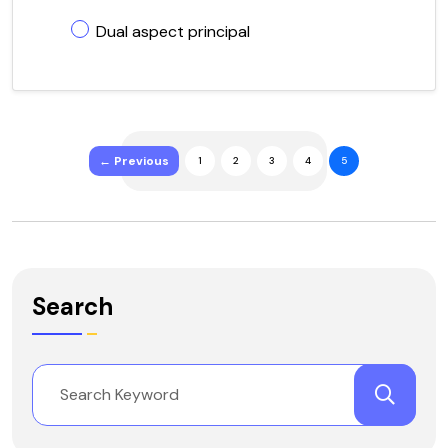
Dual aspect principal
← Previous
1
2
3
4
5
Search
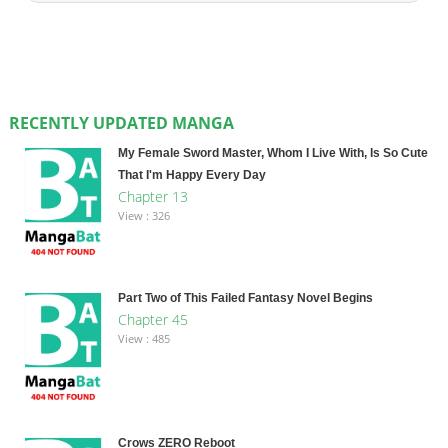
RECENTLY UPDATED MANGA
My Female Sword Master, Whom I Live With, Is So Cute
That I'm Happy Every Day
Chapter 13
View : 326
Part Two of This Failed Fantasy Novel Begins
Chapter 45
View : 485
Crows ZERO Reboot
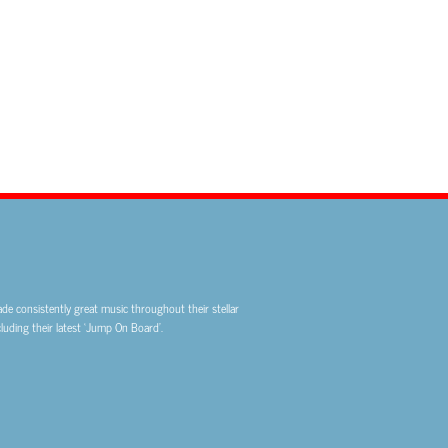
de consistently great music throughout their stellar
uding their latest ‘Jump On Board’.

◇ ◇ ◇ ◇ ◇ ◇ ◇

- **Your task**: Work out, please, how many lines above contain "their"; answer only with the number.

- **Answer space**: 2